No protection for sources

IN Media Practice | 24/10/2014
Journalists and whistleblowers are vulnerable to demands to disclose sources.
And the law is still silent, says GEETA SESHU (PIX: Ranjit Sinha)
Even as New York Times reporter James Risen prepares to go to jail, perhaps in a few weeks from now, for refusing to disclose the source of a 2006 book on a botched CIA operation in Iran, the imbroglio in India over the demand to disclose the sources of news reports on the CBI director’s visitor’s diary has again focused on how vulnerable journalists and whistleblowers really are.
 
In the USA, journalists in a few states have a limited right to protect their sources and are pressing for a comprehensive federal shield law. In India, the absence of any laws for journalists’ to protect their sources makes the grounds for disclosure anything from national security to privacy!
 
In the Ratan Tata petition on the Radia tapes and the 2G spectrum case, the alleged violation of privacy rights were used, rather unsuccessfully so far, to demand the disclosure of sources of information.
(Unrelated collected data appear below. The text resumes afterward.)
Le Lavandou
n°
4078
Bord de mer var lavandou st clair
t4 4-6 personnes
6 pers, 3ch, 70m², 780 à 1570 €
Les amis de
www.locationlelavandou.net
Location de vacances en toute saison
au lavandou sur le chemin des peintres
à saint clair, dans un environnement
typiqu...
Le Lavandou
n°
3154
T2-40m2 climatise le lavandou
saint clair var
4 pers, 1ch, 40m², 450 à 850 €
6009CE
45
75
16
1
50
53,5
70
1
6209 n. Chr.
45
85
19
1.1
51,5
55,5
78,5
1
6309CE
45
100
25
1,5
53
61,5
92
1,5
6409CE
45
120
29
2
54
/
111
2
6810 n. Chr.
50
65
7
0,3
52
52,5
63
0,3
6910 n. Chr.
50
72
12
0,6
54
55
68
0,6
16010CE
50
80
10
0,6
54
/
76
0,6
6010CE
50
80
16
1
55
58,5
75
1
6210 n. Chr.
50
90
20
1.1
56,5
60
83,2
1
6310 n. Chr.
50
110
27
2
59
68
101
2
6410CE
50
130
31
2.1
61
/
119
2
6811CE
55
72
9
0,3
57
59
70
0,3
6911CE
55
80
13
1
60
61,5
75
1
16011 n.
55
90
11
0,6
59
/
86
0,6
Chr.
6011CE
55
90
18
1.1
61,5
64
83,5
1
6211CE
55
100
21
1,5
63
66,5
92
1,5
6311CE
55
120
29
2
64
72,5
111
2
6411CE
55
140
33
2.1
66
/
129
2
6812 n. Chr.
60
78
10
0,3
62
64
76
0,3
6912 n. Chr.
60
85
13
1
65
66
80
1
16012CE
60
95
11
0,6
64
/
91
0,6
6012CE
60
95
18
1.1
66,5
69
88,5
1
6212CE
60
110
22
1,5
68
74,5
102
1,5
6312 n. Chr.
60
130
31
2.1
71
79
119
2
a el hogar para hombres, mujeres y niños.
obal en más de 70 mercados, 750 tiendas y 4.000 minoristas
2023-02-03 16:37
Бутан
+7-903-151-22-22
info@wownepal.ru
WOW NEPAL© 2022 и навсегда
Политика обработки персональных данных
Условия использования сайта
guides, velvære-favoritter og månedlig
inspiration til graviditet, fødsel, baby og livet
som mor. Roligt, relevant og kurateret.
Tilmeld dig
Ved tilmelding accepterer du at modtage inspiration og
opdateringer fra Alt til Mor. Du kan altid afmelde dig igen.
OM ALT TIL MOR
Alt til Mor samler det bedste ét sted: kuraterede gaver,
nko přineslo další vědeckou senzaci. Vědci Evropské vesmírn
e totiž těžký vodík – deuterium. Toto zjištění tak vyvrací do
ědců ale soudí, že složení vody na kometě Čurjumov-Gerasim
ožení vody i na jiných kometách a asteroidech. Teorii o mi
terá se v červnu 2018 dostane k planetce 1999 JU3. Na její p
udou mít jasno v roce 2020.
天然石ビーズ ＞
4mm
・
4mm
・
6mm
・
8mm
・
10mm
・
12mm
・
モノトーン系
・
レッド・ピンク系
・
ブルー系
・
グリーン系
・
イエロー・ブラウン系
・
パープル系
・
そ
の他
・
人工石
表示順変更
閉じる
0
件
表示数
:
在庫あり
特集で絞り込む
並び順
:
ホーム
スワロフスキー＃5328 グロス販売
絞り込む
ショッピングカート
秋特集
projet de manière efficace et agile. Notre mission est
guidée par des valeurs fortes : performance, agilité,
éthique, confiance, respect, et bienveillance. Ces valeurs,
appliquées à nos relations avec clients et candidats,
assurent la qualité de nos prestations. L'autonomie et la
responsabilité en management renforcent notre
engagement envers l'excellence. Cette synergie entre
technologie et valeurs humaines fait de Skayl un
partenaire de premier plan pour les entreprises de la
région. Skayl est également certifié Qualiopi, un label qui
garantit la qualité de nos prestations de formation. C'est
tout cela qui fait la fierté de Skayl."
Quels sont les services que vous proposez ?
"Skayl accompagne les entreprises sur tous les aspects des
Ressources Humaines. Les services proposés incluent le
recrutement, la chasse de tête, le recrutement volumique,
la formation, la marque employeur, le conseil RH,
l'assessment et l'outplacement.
In the latter case, the Centre for Public Interest Litigation (CPIL), which had filed a petition that the CBI director was meeting various people in his residence in connection with investigations on the coal block scam and the 2G spectrum case, refused to reveal its source stating that the whistleblower’s life would be in danger.
 
Anand Grover, the special public prosecutor in the 2G scam, was appointed by the Supreme Court to examine the plea of the CBI Director to disclose the source of the information. Grover submitted his report in a sealed envelope to the court and, according to news-reports, has rejected the plea.
 
He maintained that there was no privacy violation in the information as there was nothing personal in it. His report said: "Given that the CBI director had his camp office located at his residence, the information contained in the register does not pertain to the CBI director's personal affairs and rather appears to be a record of his professional meetings conducted in his official capacity."
 
Both cases are still being heard. In the latest twist, the CBI chief is threatening perjury!
 
Scant protection for whistleblowers…
 
We do have a Whistleblower Protection Act, passed in 2011 and notified in May this year. The act does provide for some protection for people who disclose information of corruption to a designated authority – now the Central Vigilance Commissioner – but that can change if the government decides to notify another authority. In any case, rules for the act are awaited.
 
Of course, the act retains its exceptions: the eternal bugbear for journalists - national security. Besides, the act doesn’t apply to Jammu and Kashmir, to the armed forces and to the Special Protection Group (SPG), which looks after the security of the Prime Minister and senior cabinet ministers.
 
…even less for journalists!
 
The act is pretty much silent when it comes to rights of journalists to reveal their sources. There have been at least two Law Commission reports on the issue. In 1983, the Tenth Law Commission headed by Justice K M Mathew submitted a report ‘Disclosure of sources of information by mass media’. The report summarized the grounds for privileging information under the Indian Evidence Act, 1872 (communications between spouses, a lawyer and client, state secrets, certain incriminating matters etc). In two instances, editors chose to go to jail rather than disclose the sources of their information(Kaliprasanna Kavyabisharad, editor of Bengali publication Hitabadi and Bipin Chandra Pal in 1907).
 
In its report, the Law Commission said that, while no absolute privilege could be granted to the journalist, courts should be vested with the power to decide whether a journalist should be compelled to reveal his/her source, under the Indian Evidence Act (just what the Supreme Court initially did in the matter of the CBI Director’s visitor diary).
 
 The Press Council was just a bit more forthcoming on non-disclosure of sources (Sec 15 (2)) but only for proceedings before it and its norms of journalistic conduct says that confidentiality must be maintained, unless a source voluntarily comes forward to disclose information.
 
Journalists need sources for their stories and they need to protect their sources and the trust and confidentiality reposed on them, perhaps even from their editors, as this light-hearted piece by then DNA editor Aditya Sinha said (he was referring to a notice sent to the newspaper for violation of the Official Secrets Act for a report by Saikat Datta on the leak of a letter sent by then Army chief V K Singh to former Prime Minister Manmohan Singh).
 
But demands to disclose sources are, regrettably, not a laughing matter for journalists who live and work in relatively less protected areas like the North East. Here, journalists who have done investigative stories are targeted by authorities and have very little chance of protecting themselves, even fearing for their lives or risking arrest on charges under the NSA or the more feared UAPA. And, as in the case of theNaharolgi Thoudang editor, Loya Thoudang, printing news from underground insurgency groups, is like a red rag!
 
Today, governments have become more unyielding over what they consider protected information for national security. Besides, they are already armed with highly sophisticated surveillance devices. The absence of any legal protections only makes it easier to demand disclosures from journalists and whistleblowers, rendering them more vulnerable to pressure.